Saved entries
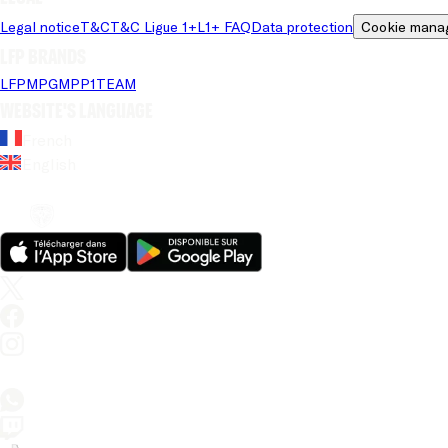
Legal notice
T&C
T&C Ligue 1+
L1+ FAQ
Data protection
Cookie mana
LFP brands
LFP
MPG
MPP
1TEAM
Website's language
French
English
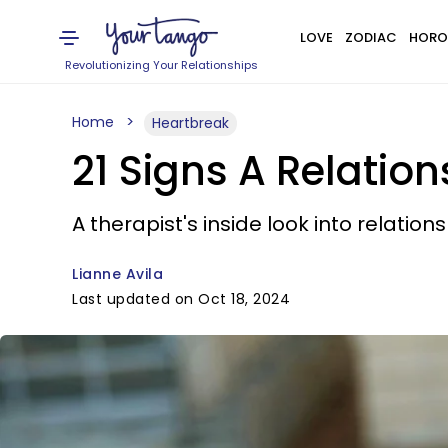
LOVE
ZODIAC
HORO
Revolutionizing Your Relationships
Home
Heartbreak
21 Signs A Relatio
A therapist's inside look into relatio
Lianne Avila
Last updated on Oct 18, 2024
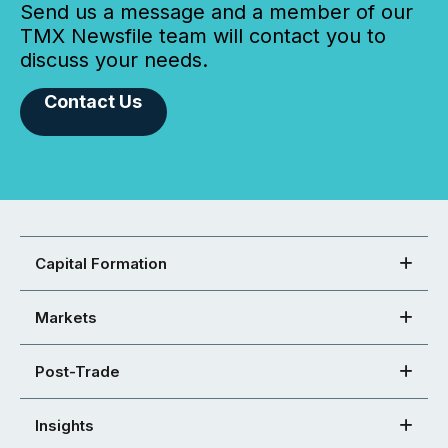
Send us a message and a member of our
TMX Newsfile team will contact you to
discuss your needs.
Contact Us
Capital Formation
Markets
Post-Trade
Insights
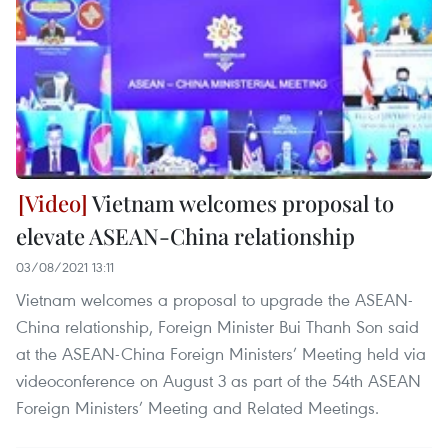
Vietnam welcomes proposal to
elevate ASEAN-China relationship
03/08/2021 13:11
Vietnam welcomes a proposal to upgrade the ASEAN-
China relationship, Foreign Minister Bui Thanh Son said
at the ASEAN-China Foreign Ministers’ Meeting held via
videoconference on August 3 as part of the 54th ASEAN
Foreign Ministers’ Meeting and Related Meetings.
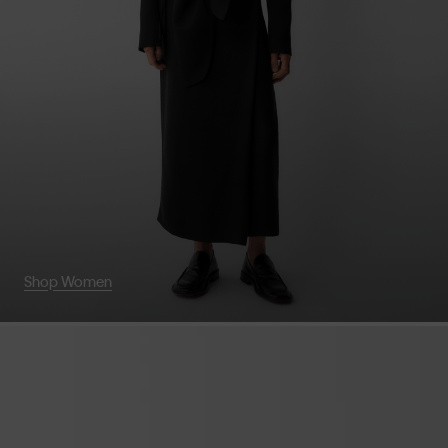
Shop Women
...
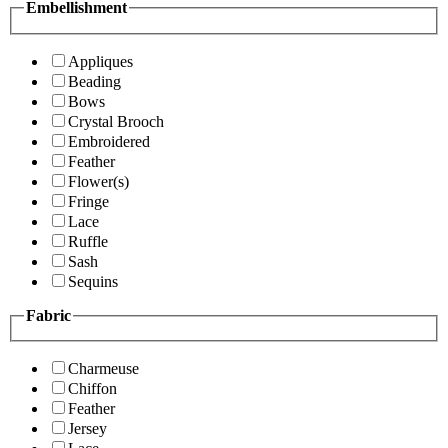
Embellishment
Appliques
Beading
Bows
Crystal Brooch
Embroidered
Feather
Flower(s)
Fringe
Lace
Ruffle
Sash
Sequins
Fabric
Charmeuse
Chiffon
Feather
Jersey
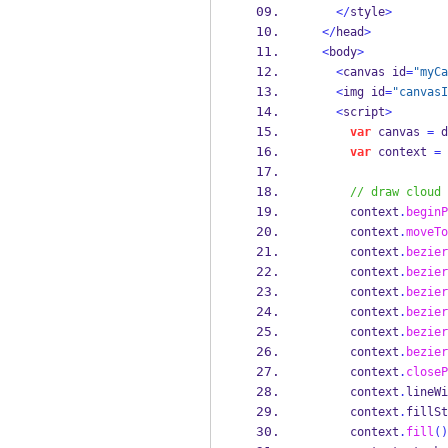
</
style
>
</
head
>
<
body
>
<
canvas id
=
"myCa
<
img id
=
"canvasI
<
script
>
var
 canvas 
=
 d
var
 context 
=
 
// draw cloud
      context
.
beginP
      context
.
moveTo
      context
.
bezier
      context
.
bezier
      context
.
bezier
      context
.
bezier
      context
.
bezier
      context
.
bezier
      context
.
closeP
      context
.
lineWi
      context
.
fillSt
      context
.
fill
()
...
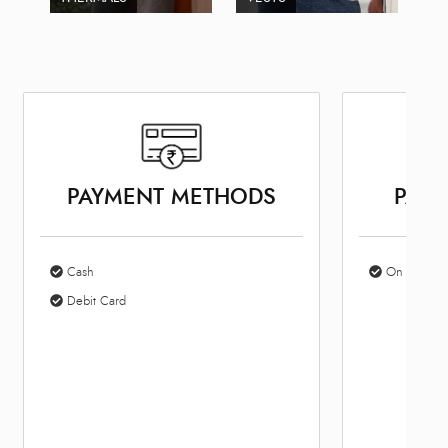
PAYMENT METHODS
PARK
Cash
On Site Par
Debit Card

(ASSIGNED TASK) The expected answer is a copy of each line above containing "Foreign".

(RESULT OF THE TASK)
China relationship, Foreign Minister Bui Thanh Son said
at the ASEAN-China Foreign Ministers’ Meeting held via
Foreign Ministers’ Meeting and Related Meetings.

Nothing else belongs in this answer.